Based on the Hasbro toy, Jerrica/Jem (Aubrey Peeples; Nashville) is a shy teenager with loads of talent and a less than perfect life. With a little unknown help from her sister Kimber (Stefanie Scott; A.N.T. Farm), Jem becomes an Internet sensation that catches the eye of music producer Erica Raymond (Juliette Lewis; Natural Born Killers).
When Erica transforms Jerrica into Jem, and shows her the best parts of fame and success, she is excited about playing the role. However, once Erica requires Jerrica/Jem to turn her back on her sisters and makes her feel she is losing her own identity to this new persona, Jem starts to question if this is even what she really wants. Adding to the cheesiness, is a Wall-E looking robot, created by Jem's deceased father, that takes them all on a chase for clues throughout Los Angeles.
While the film itself leaves much to be desired, the cast is ripe with young talent plucked from the plethora of starlets on Nickelodeon and Disney Channel. Peeples, Scott, Hayley Kiyoko (Lemonade Mouth) and Aurora Perrineau (Chasing Life) are all solid performers with beautiful voices. They are able to share their screen time with each other and veterans Lewis and Molly Ringwald (Pretty In Pink) without overpowering anyone or blaringly standing out; good or bad.
Otherwise, there isn't much that is salvageable about the movie. The formula plot is nothing new, different or exciting, and the overall feel is boring and ironically uninspiring. Jem and the Holograms is no different from many of the other pre-adolescent movies made for Nickelodeon or Disney, and I'm not sure why anyone would shell out good money to see it when they can watch reruns of so many other likeminded films on the aforementioned channels at home, for free.
There are few catchy tunes and lots of flash – one scene reminded me of a Lady Gaga video – to enthrall the prepubescent demographic, but why do we need another girl's movie of this nature when we could simply YouTube old Hannah Montana shows?
I can't, in good conscience, recommend this movie to anyone other than soccer moms who are looking to have a mommy/daughter "date" with their little girl before she hits teenagedom and starts rolling her eyes at the mere thought of being seen in public with her mom.

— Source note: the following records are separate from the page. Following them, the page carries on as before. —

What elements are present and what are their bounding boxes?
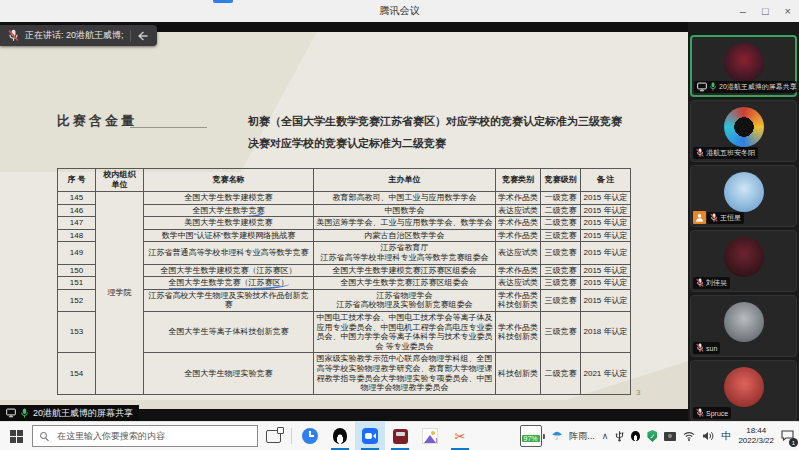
speaker-icon[interactable]	[702, 422, 714, 450]
category-cell: 学术作品类 科技创新类	[496, 289, 541, 311]
participant-tile[interactable]: 刘佳昊	[690, 230, 797, 292]
level-cell: 三级竞赛	[541, 311, 581, 352]
competition-name-cell: 全国大学生数学竞赛（江苏赛区）	[144, 277, 314, 290]
minimize-button[interactable]: –	[740, 6, 746, 17]
category-cell: 学术作品类	[496, 192, 541, 205]
row-number-cell: 147	[58, 217, 96, 230]
participant-label-row: 港航五班安冬阳	[693, 147, 758, 159]
category-cell: 表达应试类	[496, 242, 541, 264]
participant-avatar	[724, 172, 764, 212]
mic-muted-icon	[696, 343, 704, 353]
ime-indicator[interactable]: 中	[721, 422, 731, 450]
table-row: 148数学中国“认证杯”数学建模网络挑战赛内蒙古自治区数学学会学术作品类三级竞赛…	[58, 229, 631, 242]
action-center-button[interactable]: 1	[781, 422, 794, 450]
slide-intro-line1: 初赛（全国大学生数学竞赛江苏省赛区）对应学校的竞赛认定标准为三级竞赛	[248, 114, 622, 129]
page-number: 3	[636, 388, 640, 397]
umbrella-weather-icon[interactable]: ☂	[552, 422, 563, 450]
note-cell: 2015 年认定	[581, 264, 631, 277]
battery-nub	[543, 434, 545, 439]
host-cell: 美国运筹学学会、工业与应用数学学会、数学学会	[314, 217, 496, 230]
participants-sidebar: 20港航王威博的屏幕共享港航五班安冬阳王恒星刘佳昊sunSpruce	[688, 22, 799, 422]
clock-app-icon	[302, 428, 318, 444]
competition-name-cell: 美国大学生数学建模竞赛	[144, 217, 314, 230]
participant-tile[interactable]: sun	[690, 295, 797, 357]
note-cell: 2015 年认定	[581, 217, 631, 230]
note-cell: 2015 年认定	[581, 192, 631, 205]
monitor-icon	[6, 408, 16, 418]
tray-expand-chevron[interactable]: ∧	[602, 422, 609, 450]
qq-tray-icon[interactable]	[631, 422, 640, 450]
column-header: 竞赛类别	[496, 169, 541, 192]
row-number-cell: 149	[58, 242, 96, 264]
competition-name-cell: 全国大学生物理实验竞赛	[144, 353, 314, 394]
participant-tile[interactable]: Spruce	[690, 360, 797, 422]
note-cell: 2015 年认定	[581, 277, 631, 290]
screenshot-app-button[interactable]	[445, 422, 475, 450]
qq-app-button[interactable]	[325, 422, 355, 450]
row-number-cell: 150	[58, 264, 96, 277]
main-area: 比赛含金量 初赛（全国大学生数学竞赛江苏省赛区）对应学校的竞赛认定标准为三级竞赛…	[0, 22, 799, 422]
weather-label[interactable]: 阵雨...	[569, 422, 595, 450]
participant-avatar	[724, 107, 764, 147]
participant-avatar	[724, 302, 764, 342]
start-button[interactable]	[0, 422, 32, 450]
level-cell: 二级竞赛	[541, 353, 581, 394]
banner-divider	[130, 30, 131, 42]
mic-muted-icon	[696, 148, 704, 158]
participant-avatar	[724, 367, 764, 407]
category-cell: 学术作品类	[496, 229, 541, 242]
taskbar-search[interactable]	[32, 425, 258, 447]
meeting-app-icon	[362, 428, 378, 444]
host-cell: 江苏省教育厅 江苏省高等学校非理科专业高等数学竞赛组委会	[314, 242, 496, 264]
search-input[interactable]	[55, 430, 250, 442]
participant-label-row: Spruce	[693, 407, 731, 419]
participant-label: sun	[693, 342, 720, 354]
table-row: 149江苏省普通高等学校非理科专业高等数学竞赛江苏省教育厅 江苏省高等学校非理科…	[58, 242, 631, 264]
table-row: 154全国大学生物理实验竞赛国家级实验教学示范中心联席会物理学科组、全国高等学校…	[58, 353, 631, 394]
org-unit-cell: 理学院	[96, 192, 144, 395]
participant-tile[interactable]: 港航五班安冬阳	[690, 100, 797, 162]
task-view-icon	[266, 430, 281, 443]
row-number-cell: 145	[58, 192, 96, 205]
clock-app-button[interactable]	[295, 422, 325, 450]
battery-indicator[interactable]: 97%	[520, 422, 545, 450]
participant-tile[interactable]: 王恒星	[690, 165, 797, 227]
usb-icon[interactable]	[615, 422, 624, 450]
maximize-button[interactable]: □	[762, 6, 769, 17]
clock-date[interactable]: 18:44 2022/3/22	[738, 422, 774, 450]
competition-name-cell: 江苏省高校大学生物理及实验技术作品创新竞赛	[144, 289, 314, 311]
host-cell: 中国电工技术学会、中国电工技术学会等离子体及应用专业委员会、中国电机工程学会高电…	[314, 311, 496, 352]
slide-decor-top-left	[0, 32, 330, 172]
participant-tile[interactable]: 20港航王威博的屏幕共享	[690, 35, 797, 97]
row-number-cell: 154	[58, 353, 96, 394]
camera-device-icon[interactable]	[664, 422, 676, 450]
share-banner: 20港航王威博的屏幕共享	[0, 405, 139, 421]
system-tray: 97% ☂ 阵雨... ∧ 中 18:44 2022/3/22 1	[520, 422, 799, 450]
heading-divider-line	[130, 127, 207, 128]
security-shield-icon[interactable]	[647, 422, 657, 450]
tray-date: 2022/3/22	[738, 436, 774, 446]
task-view-button[interactable]	[258, 422, 288, 450]
close-button[interactable]: ×	[785, 6, 791, 17]
level-cell: 一级竞赛	[541, 192, 581, 205]
mic-on-icon	[20, 408, 29, 419]
window-controls: – □ ×	[740, 0, 791, 22]
competition-name-cell: 全国大学生数学建模竞赛（江苏赛区）	[144, 264, 314, 277]
table-row: 150全国大学生数学建模竞赛（江苏赛区）全国大学生数学建模竞赛江苏赛区组委会学术…	[58, 264, 631, 277]
wps-app-button[interactable]	[385, 422, 415, 450]
wifi-icon[interactable]	[683, 422, 695, 450]
competition-name: 全国大学生数学建模竞赛	[185, 193, 273, 202]
table-header-row: 序 号校内组织 单位竞赛名称主办单位竞赛类别竞赛级别备 注	[58, 169, 631, 192]
level-cell: 三级竞赛	[541, 264, 581, 277]
photos-app-button[interactable]	[415, 422, 445, 450]
taskbar-apps	[295, 422, 475, 450]
person-badge-icon	[693, 211, 706, 224]
battery-percent: 97%	[522, 435, 540, 442]
collapse-arrow-icon[interactable]	[137, 31, 149, 41]
participant-label-row: 王恒星	[693, 211, 744, 224]
competition-name: 全国大学生数学建模竞赛（江苏赛区）	[161, 266, 297, 275]
windows-logo-icon	[10, 430, 23, 443]
meeting-app-button[interactable]	[355, 422, 385, 450]
mic-muted-icon	[710, 213, 718, 223]
titlebar: 腾讯会议 – □ ×	[0, 0, 799, 23]
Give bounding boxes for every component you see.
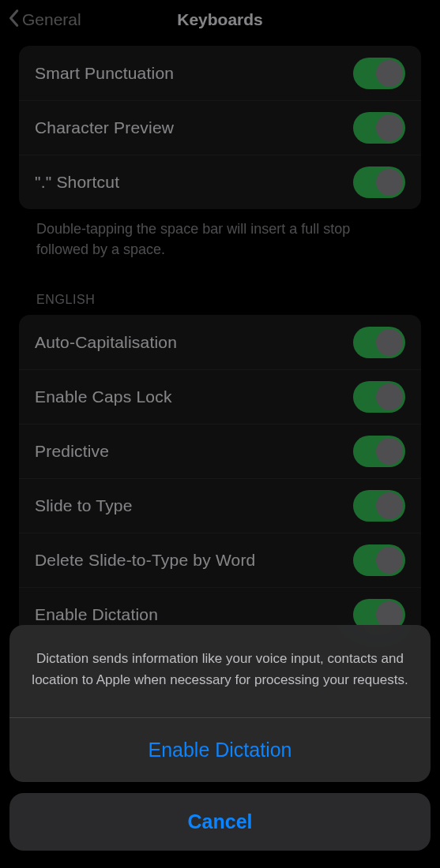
row-smart-punctuation: Smart Punctuation: [19, 46, 421, 100]
action-sheet-card: Dictation sends information like your vo…: [9, 625, 431, 782]
row-label: Auto-Capitalisation: [35, 333, 177, 352]
row-label: Smart Punctuation: [35, 64, 174, 83]
row-label: Enable Dictation: [35, 605, 158, 624]
toggle-period-shortcut[interactable]: [353, 166, 405, 198]
group-general-toggles: Smart Punctuation Character Preview "." …: [19, 46, 421, 209]
toggle-predictive[interactable]: [353, 436, 405, 467]
row-period-shortcut: "." Shortcut: [19, 155, 421, 209]
back-button[interactable]: General: [8, 9, 81, 32]
toggle-character-preview[interactable]: [353, 112, 405, 144]
toggle-delete-slide-to-type-by-word[interactable]: [353, 544, 405, 576]
row-label: Delete Slide-to-Type by Word: [35, 551, 256, 570]
row-label: Predictive: [35, 442, 109, 461]
row-label: Slide to Type: [35, 496, 133, 515]
row-predictive: Predictive: [19, 424, 421, 478]
row-auto-capitalisation: Auto-Capitalisation: [19, 315, 421, 369]
row-label: Character Preview: [35, 118, 174, 137]
toggle-auto-capitalisation[interactable]: [353, 327, 405, 358]
toggle-slide-to-type[interactable]: [353, 490, 405, 522]
toggle-smart-punctuation[interactable]: [353, 58, 405, 89]
group-english-toggles: Auto-Capitalisation Enable Caps Lock Pre…: [19, 315, 421, 642]
group-footer: Double-tapping the space bar will insert…: [0, 209, 440, 260]
enable-dictation-button[interactable]: Enable Dictation: [9, 718, 431, 782]
row-label: "." Shortcut: [35, 173, 119, 192]
action-sheet-message: Dictation sends information like your vo…: [9, 625, 431, 717]
nav-bar: General Keyboards: [0, 0, 440, 39]
row-delete-slide-to-type-by-word: Delete Slide-to-Type by Word: [19, 533, 421, 587]
group-header-english: English: [0, 260, 440, 315]
row-enable-caps-lock: Enable Caps Lock: [19, 369, 421, 424]
cancel-button[interactable]: Cancel: [9, 793, 431, 851]
row-label: Enable Caps Lock: [35, 387, 172, 406]
row-character-preview: Character Preview: [19, 100, 421, 155]
row-slide-to-type: Slide to Type: [19, 478, 421, 533]
back-label: General: [22, 10, 81, 29]
action-sheet: Dictation sends information like your vo…: [0, 625, 440, 851]
toggle-enable-caps-lock[interactable]: [353, 381, 405, 413]
chevron-left-icon: [8, 9, 19, 32]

Bonus points to any father who takes his child to sit through this 2 hour snoozefest with a "message".
I'm not sure what Director Jon M. Chu (Justin Bieber Never Say Never) or Producers Scooter Braun (Speaking of Justin Bieber) and Jason Blum of Blumhouse Productions (yes of the horror film genre) were thinking when they decided to make this a feature film, but it wasn't a good idea.